Lo chiede l’Asael, associazione che riunisce gli amministratori locali siciliani, in una lettera inviata al presidente del Consiglio, Giuseppe Conte, al ministro per gli Affari regionali, Francesco Boccia, e al presidente della Regione, Nello Musumeci.

“I provvedimenti che il governo ha messo in campo per fronteggiare una situazione socioeconomica che non ha precedenti sono stati le prime risposte per arginare il fenomeno dell’epidemia ma di certo tutto ciò non basta”, si legge nella lettera con cui il presidente dell’Asael, Matteo Cocchiara, pur evidenziando la “bontà” delle norme contenute nel cosiddetto ‘Cura Italia’, parla di “poche e insufficienti” misure per il settore degli enti locali.
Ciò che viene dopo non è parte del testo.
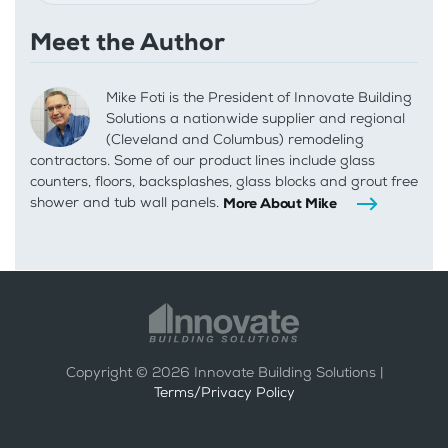
Meet the Author
Mike Foti is the President of Innovate Building
Solutions a nationwide supplier and regional
(Cleveland and Columbus) remodeling
contractors. Some of our product lines include glass
counters, floors, backsplashes, glass blocks and grout free
shower and tub wall panels.
More About Mike
Copyright ©
2026
Innovate Building Solutions |
Terms/Privacy Policy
L’Asael chiede dunque un intervento su diversi fronti: dalla possibilità di utilizzare gli avanzi di amministrazione prima dell’approvazione del Rendiconto a un pieno utilizzo degli oneri di urbanizzazione, passando per il differimento di tutte le rate dei mutui e il rinvio “almeno” al 30 giugno della data ultima di approvazione del Rendiconto.

L’Associazione che riunisce gli amministratori locali siciliani chiede anche una norma che rinvii il termine di approvazione del bilancio 2020/2022 e l’aumento delle risorse destinate agli enti locali.

Cocchiara infine afferma: “La salute dei cittadini è stata lasciata per tanto tempo in secondo piano in un disegno della politica finanziaria dei governi che invece ha privilegiato altri obiettivi, lasciando allo sbando strutture e mezzi. Quel sistema sanitario che si rivela costruito ‘a macchia di leopardo’ nella varie parti del Paese – aggiunge il presidente dell’Asael – deve essere ricostruito, una volta passata la bufera, garantendo a tutti pari condizioni di soddisfacimento dei bisogni e ridando agli enti locali ruoli, funzioni e strumenti”.

E sull’ordinanza regionale emessa il 19 marzo dal governatore Musumeci, l’Asael esprime “apprezzamento” e “adesione” ma ricorda che “per poter effettuare le opere di sanificazione dei centri abitati e delle periferie i Comuni avrebbero bisogno di ricevere delle anticipazioni sul contributo regionale previsto nell’ordinanza, vista la grave crisi di liquidità”.